È pomeriggio quando Luigi de Magistris annuncia alla città: «Nel 2016 mi ricandido a sindaco di Napoli». Il web ha ringraziato e fatto gli scongiuri. Ma è dalla sera di giovedì, quando è stato condannato a un anno e tre mesi dal tribunale di Roma per la vicenda Why not, che Giggino sforna annunci a mitraglia. Una produzione di dichiarazioni, video e note senza precedenti tra i pubblici amministratori caduti in disgrazia. Ma, su di lui si sono abbattute come una mannaia le parole di un altro leader politico ex toga, Antonio Ingroia (che con Giggino ha condiviso il consulente Genchi, condannato anche lui a un anno e tre mesi per Why not, ndr ) che, senza mezzi termini lo ha scaricato. «De Magistris è innocente, ma si deve dimettere».

Ma lui per ora resiste. Anzi, fa annunci a raffica. «La sospensione in base alla legge Severino? Non c'è automatismo, il prefetto non è obbligato a disporla», ripete anche in tv a Che tempo che fa su Rai3. «Farò il sindaco per strada». Poi, sarcastico: «Ringrazio Putin e Obama che non sono intervenuti, oltre al Santo Padre e al comandante della Nato». E, ancora: «Nonostante questa sterzata ingiusta e violenta da parte di pezzi delle istituzioni, io mi sento più rigenerato e forte, perché so di essere dalla parte giusta». L'ormai quasi ex sindaco di Napoli ostenta sicurezza e forza che, in realtà, non possiede più. Giggino ‘a bandana che cantava a squarciagola dal palco in piazza Municipio, poco dopo la vittoria del maggio 2011 (ottenuta con una maggioranza bulgara, espressione però solo del 50% degli aventi diritto al voto) è oggi un uomo solo, che non può più contare su una maggioranza forte in Consiglio comunale (36 consiglieri su 48 erano i suoi, ma, il gruppo via via è andato sempre più assottigliandosi). Il suo movimento «arancione» non esiste più e, anche l'Idv del suo ex amico e compagno di toga, Antonio Di Pietro è sparito dalla politica. Eppure l'artefice principale del dissolvimento del suo movimento è stato proprio lui, che strada facendo ha fatto fuori gli uomini e le donne che lo avevano accompagnato al successo: tra gli altri, gli assessori Pino Narducci (ex collega pm), Bernardino Tuccillo, Pina Tommasielli.

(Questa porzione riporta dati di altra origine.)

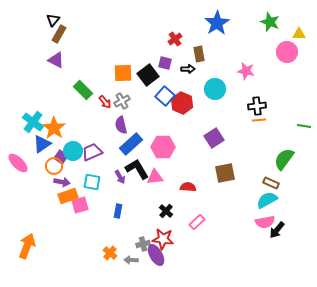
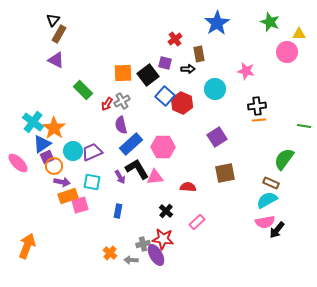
red arrow at (105, 102): moved 2 px right, 2 px down; rotated 72 degrees clockwise
purple square at (214, 138): moved 3 px right, 1 px up
purple square at (61, 157): moved 14 px left; rotated 32 degrees clockwise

È un de Magistris «diverso» quello che riemerge dalla sentenza Why not, che vede complotti, attacchi dei poteri forti e una magistratura «ingiusta». Non è più il Giggino ‘a manetta che, da ex pm d'assalto ha costruito le sue fortune politiche, riuscendo a farsi eleggere deputato europeo e poi sindaco di Napoli, urlando contro il parlamento e le amministrazioni locali degli indagati. Dinanzi a molti di quei cittadini che lo avevano eletto (manettari e giustizialisti come lui) oggi appare come un impresentabile: condannato, con un vicesindaco a sua volta condannato in primo grado e sotto inchiesta per un'altra vicenda e destinato a prendere il suo posto, il rifondaiolo Tommaso Sodano. Il peggio che potesse capitargli in queste ore che precedono l'addio a Palazzo San Giacomo è il rumore dei nemici (per usare una battuta di José Mourinho). Primo tra tutti Antonio Bassolino, che già da mesi aleggia sulla testa di Giggino e dal quale l'ex pm ha ereditato tutti i mali della città. «La sua esperienza politica è finita», ha detto l'ex sindaco che aveva costruito le proprie fortune su tangentopoli.

Ma Giggino, come se fosse già in campagna elettorale, annuncia: «Sistemerò aiuole con i miei concittadini. Pur sospeso, sarò sempre io il sindaco». Magari riempirà anche le migliaia di buche stradali, che in tre anni e mezzo non da sindaco sospeso non è mai riuscito a colmare.